--- DATA RECORDS Enclosed Below ---
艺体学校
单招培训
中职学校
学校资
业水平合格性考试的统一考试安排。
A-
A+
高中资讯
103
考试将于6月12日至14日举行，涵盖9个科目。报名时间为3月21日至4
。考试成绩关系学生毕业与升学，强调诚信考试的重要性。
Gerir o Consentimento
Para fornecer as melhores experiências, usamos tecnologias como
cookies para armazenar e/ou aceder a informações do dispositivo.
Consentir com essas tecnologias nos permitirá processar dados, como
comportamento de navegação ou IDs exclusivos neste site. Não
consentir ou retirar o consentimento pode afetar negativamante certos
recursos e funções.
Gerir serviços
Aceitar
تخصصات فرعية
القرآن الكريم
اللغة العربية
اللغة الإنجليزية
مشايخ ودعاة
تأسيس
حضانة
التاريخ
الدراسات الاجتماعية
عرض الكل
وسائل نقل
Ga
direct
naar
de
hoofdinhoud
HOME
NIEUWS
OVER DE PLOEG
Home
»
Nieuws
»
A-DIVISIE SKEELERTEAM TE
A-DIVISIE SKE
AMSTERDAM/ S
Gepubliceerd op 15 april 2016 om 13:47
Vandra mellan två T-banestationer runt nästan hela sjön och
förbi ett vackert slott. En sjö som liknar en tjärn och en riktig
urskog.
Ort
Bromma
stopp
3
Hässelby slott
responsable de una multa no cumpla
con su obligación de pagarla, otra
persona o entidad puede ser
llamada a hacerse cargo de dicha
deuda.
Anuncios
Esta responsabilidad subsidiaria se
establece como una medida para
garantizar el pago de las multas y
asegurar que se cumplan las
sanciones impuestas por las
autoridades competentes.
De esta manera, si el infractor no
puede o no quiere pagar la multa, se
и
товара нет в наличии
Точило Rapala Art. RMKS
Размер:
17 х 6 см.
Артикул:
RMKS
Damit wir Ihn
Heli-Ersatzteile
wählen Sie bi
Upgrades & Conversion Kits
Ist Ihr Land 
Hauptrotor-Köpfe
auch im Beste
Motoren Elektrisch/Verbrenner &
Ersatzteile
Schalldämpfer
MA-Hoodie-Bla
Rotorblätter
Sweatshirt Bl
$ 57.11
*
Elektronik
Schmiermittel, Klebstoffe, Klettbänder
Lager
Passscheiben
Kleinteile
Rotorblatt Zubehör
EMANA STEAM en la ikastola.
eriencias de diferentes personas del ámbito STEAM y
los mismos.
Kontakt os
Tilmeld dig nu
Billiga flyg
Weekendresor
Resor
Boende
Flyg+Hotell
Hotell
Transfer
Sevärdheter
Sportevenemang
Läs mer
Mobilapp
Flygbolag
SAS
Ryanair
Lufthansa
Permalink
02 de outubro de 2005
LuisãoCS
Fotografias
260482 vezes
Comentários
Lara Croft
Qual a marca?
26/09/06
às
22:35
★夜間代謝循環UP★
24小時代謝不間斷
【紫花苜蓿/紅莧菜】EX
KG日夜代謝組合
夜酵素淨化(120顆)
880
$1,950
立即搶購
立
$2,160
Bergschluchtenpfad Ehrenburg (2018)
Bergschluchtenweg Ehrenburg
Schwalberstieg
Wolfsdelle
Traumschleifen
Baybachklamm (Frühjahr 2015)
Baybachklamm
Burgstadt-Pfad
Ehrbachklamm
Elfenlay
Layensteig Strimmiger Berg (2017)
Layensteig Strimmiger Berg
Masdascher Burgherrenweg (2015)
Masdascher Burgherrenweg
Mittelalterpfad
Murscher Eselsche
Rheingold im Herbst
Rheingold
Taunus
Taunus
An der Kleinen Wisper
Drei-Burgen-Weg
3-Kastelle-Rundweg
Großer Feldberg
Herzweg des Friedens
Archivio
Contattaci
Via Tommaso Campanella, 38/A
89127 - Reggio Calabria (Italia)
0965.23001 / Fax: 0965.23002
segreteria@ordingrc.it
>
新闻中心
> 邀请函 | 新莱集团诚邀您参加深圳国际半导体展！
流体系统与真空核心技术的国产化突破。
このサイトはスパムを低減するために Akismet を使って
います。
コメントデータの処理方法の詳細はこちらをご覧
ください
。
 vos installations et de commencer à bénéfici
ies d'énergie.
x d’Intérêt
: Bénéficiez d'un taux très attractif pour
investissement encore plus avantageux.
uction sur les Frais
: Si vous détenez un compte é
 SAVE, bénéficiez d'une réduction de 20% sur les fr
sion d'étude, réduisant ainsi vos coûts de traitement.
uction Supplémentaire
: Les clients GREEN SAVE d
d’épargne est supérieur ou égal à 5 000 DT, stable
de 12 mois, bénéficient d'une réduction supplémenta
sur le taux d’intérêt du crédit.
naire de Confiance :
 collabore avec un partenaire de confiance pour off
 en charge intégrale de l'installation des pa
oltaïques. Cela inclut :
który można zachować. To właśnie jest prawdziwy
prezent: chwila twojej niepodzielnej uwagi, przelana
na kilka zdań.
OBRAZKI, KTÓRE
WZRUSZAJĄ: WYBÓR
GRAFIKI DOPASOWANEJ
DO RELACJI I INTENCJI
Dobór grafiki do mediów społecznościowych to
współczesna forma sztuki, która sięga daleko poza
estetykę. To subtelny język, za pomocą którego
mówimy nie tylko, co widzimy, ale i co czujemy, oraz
--- End of Enclosed DATA RECORDS ---
WHAT THE TASK ASKS >>
Output all of the records exactly, with nothing omitted.

RESPONSE TO THIS EXERCISE >>
艺体学校
单招培训
中职学校
学校资
业水平合格性考试的统一考试安排。
A-
A+
高中资讯
103
考试将于6月12日至14日举行，涵盖9个科目。报名时间为3月21日至4
。考试成绩关系学生毕业与升学，强调诚信考试的重要性。
Gerir o Consentimento
Para fornecer as melhores experiências, usamos tecnologias como
cookies para armazenar e/ou aceder a informações do dispositivo.
Consentir com essas tecnologias nos permitirá processar dados, como
comportamento de navegação ou IDs exclusivos neste site. Não
consentir ou retirar o consentimento pode afetar negativamante certos
recursos e funções.
Gerir serviços
Aceitar
تخصصات فرعية
القرآن الكريم
اللغة العربية
اللغة الإنجليزية
مشايخ ودعاة
تأسيس
حضانة
التاريخ
الدراسات الاجتماعية
عرض الكل
وسائل نقل
Ga
direct
naar
de
hoofdinhoud
HOME
NIEUWS
OVER DE PLOEG
Home
»
Nieuws
»
A-DIVISIE SKEELERTEAM TE
A-DIVISIE SKE
AMSTERDAM/ S
Gepubliceerd op 15 april 2016 om 13:47
Vandra mellan två T-banestationer runt nästan hela sjön och
förbi ett vackert slott. En sjö som liknar en tjärn och en riktig
urskog.
Ort
Bromma
stopp
3
Hässelby slott
responsable de una multa no cumpla
con su obligación de pagarla, otra
persona o entidad puede ser
llamada a hacerse cargo de dicha
deuda.
Anuncios
Esta responsabilidad subsidiaria se
establece como una medida para
garantizar el pago de las multas y
asegurar que se cumplan las
sanciones impuestas por las
autoridades competentes.
De esta manera, si el infractor no
puede o no quiere pagar la multa, se
и
товара нет в наличии
Точило Rapala Art. RMKS
Размер:
17 х 6 см.
Артикул:
RMKS
Damit wir Ihn
Heli-Ersatzteile
wählen Sie bi
Upgrades & Conversion Kits
Ist Ihr Land 
Hauptrotor-Köpfe
auch im Beste
Motoren Elektrisch/Verbrenner &
Ersatzteile
Schalldämpfer
MA-Hoodie-Bla
Rotorblätter
Sweatshirt Bl
$ 57.11
*
Elektronik
Schmiermittel, Klebstoffe, Klettbänder
Lager
Passscheiben
Kleinteile
Rotorblatt Zubehör
EMANA STEAM en la ikastola.
eriencias de diferentes personas del ámbito STEAM y
los mismos.
Kontakt os
Tilmeld dig nu
Billiga flyg
Weekendresor
Resor
Boende
Flyg+Hotell
Hotell
Transfer
Sevärdheter
Sportevenemang
Läs mer
Mobilapp
Flygbolag
SAS
Ryanair
Lufthansa
Permalink
02 de outubro de 2005
LuisãoCS
Fotografias
260482 vezes
Comentários
Lara Croft
Qual a marca?
26/09/06
às
22:35
★夜間代謝循環UP★
24小時代謝不間斷
【紫花苜蓿/紅莧菜】EX
KG日夜代謝組合
夜酵素淨化(120顆)
880
$1,950
立即搶購
立
$2,160
Bergschluchtenpfad Ehrenburg (2018)
Bergschluchtenweg Ehrenburg
Schwalberstieg
Wolfsdelle
Traumschleifen
Baybachklamm (Frühjahr 2015)
Baybachklamm
Burgstadt-Pfad
Ehrbachklamm
Elfenlay
Layensteig Strimmiger Berg (2017)
Layensteig Strimmiger Berg
Masdascher Burgherrenweg (2015)
Masdascher Burgherrenweg
Mittelalterpfad
Murscher Eselsche
Rheingold im Herbst
Rheingold
Taunus
Taunus
An der Kleinen Wisper
Drei-Burgen-Weg
3-Kastelle-Rundweg
Großer Feldberg
Herzweg des Friedens
Archivio
Contattaci
Via Tommaso Campanella, 38/A
89127 - Reggio Calabria (Italia)
0965.23001 / Fax: 0965.23002
segreteria@ordingrc.it
>
新闻中心
> 邀请函 | 新莱集团诚邀您参加深圳国际半导体展！
流体系统与真空核心技术的国产化突破。
このサイトはスパムを低減するために Akismet を使って
います。
コメントデータの処理方法の詳細はこちらをご覧
ください
。
 vos installations et de commencer à bénéfici
ies d'énergie.
x d’Intérêt
: Bénéficiez d'un taux très attractif pour
investissement encore plus avantageux.
uction sur les Frais
: Si vous détenez un compte é
 SAVE, bénéficiez d'une réduction de 20% sur les fr
sion d'étude, réduisant ainsi vos coûts de traitement.
uction Supplémentaire
: Les clients GREEN SAVE d
d’épargne est supérieur ou égal à 5 000 DT, stable
de 12 mois, bénéficient d'une réduction supplémenta
sur le taux d’intérêt du crédit.
naire de Confiance :
 collabore avec un partenaire de confiance pour off
 en charge intégrale de l'installation des pa
oltaïques. Cela inclut :
który można zachować. To właśnie jest prawdziwy
prezent: chwila twojej niepodzielnej uwagi, przelana
na kilka zdań.
OBRAZKI, KTÓRE
WZRUSZAJĄ: WYBÓR
GRAFIKI DOPASOWANEJ
DO RELACJI I INTENCJI
Dobór grafiki do mediów społecznościowych to
współczesna forma sztuki, która sięga daleko poza
estetykę. To subtelny język, za pomocą którego
mówimy nie tylko, co widzimy, ale i co czujemy, oraz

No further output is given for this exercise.